From: Paolo Bonzini <pbonzini@redhat.com>

softmmu requires more functions to be thread-safe, because translation
blocks can be invalidated from e.g. notdirty callbacks.  Probably the
same holds for user-mode emulation, it's just that no one has ever
tried to produce a coherent locking there.

This patch will guide the introduction of more tb_lock and tb_unlock
calls for system emulation.

Note that after this patch some (most) of the mentioned functions are
still called outside tb_lock/tb_unlock.  The next one will rectify this.

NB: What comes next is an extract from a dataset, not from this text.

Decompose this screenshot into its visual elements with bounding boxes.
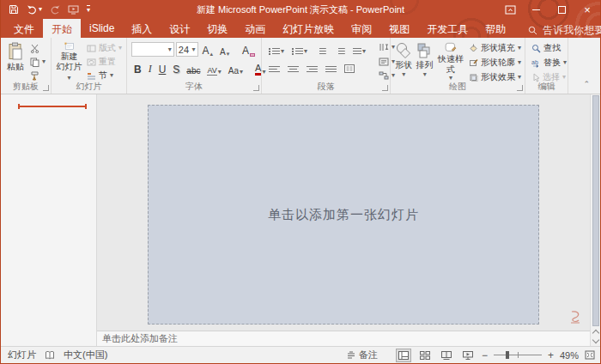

Signed-off-by: Paolo Bonzini <pbonzini@redhat.com>
Signed-off-by: Alex Bennée <alex.bennee@linaro.org>

---
v1(ajb):
  - just s-o-b
v2
  - clarify write lock on tb_jump_cache
---
 exec.c                  |  1 +
 include/exec/exec-all.h |  1 +
 include/qom/cpu.h       |  3 +++
 tcg/tcg.h               |  2 ++
 translate-all.c         | 32 ++++++++++++++++++++++++++------
 5 files changed, 33 insertions(+), 6 deletions(-)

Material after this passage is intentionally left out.